Segment Open

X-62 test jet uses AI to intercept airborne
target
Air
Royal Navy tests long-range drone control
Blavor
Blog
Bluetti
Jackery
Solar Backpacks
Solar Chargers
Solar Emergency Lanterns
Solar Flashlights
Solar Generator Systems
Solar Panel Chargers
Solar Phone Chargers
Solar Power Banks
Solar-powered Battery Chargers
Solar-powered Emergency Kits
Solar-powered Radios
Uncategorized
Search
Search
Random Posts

Segment Closed

▶ **Task to complete**: Repeat all of the listing above exactly, leaving nothing out.

▶ **Solution for this problem**:
X-62 test jet uses AI to intercept airborne
target
Air
Royal Navy tests long-range drone control
Blavor
Blog
Bluetti
Jackery
Solar Backpacks
Solar Chargers
Solar Emergency Lanterns
Solar Flashlights
Solar Generator Systems
Solar Panel Chargers
Solar Phone Chargers
Solar Power Banks
Solar-powered Battery Chargers
Solar-powered Emergency Kits
Solar-powered Radios
Uncategorized
Search
Search
Random Posts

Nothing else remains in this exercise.